The answer must be the full data, restated word for word, with no pictures in it.

■ Study material ■
_ _ _ _ _ _ _

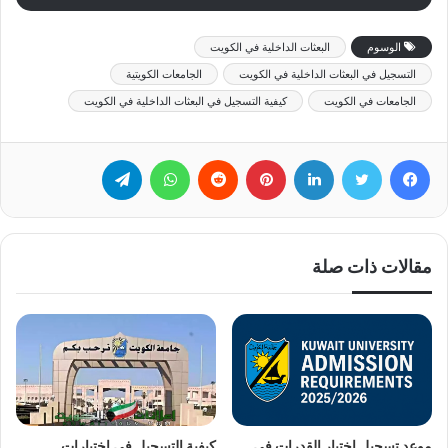
الوسوم
البعثات الداخلية في الكويت
التسجيل في البعثات الداخلية في الكويت
الجامعات الكويتية
الجامعات في الكويت
كيفية التسجيل في البعثات الداخلية في الكويت
فيسبوك
تويتر
لينكدإن
بينتيريست
‏Reddit
واتساب
تيلقرام
مقالات ذات صلة
كيفية التسجيل في اختبارات
موعد تسجيل اختبار القدرات في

_ _ _ _ _ _ _

■ Exercise answer ■
الوسوم
البعثات الداخلية في الكويت
التسجيل في البعثات الداخلية في الكويت
الجامعات الكويتية
الجامعات في الكويت
كيفية التسجيل في البعثات الداخلية في الكويت
فيسبوك
تويتر
لينكدإن
بينتيريست
‏Reddit
واتساب
تيلقرام
مقالات ذات صلة
كيفية التسجيل في اختبارات
موعد تسجيل اختبار القدرات في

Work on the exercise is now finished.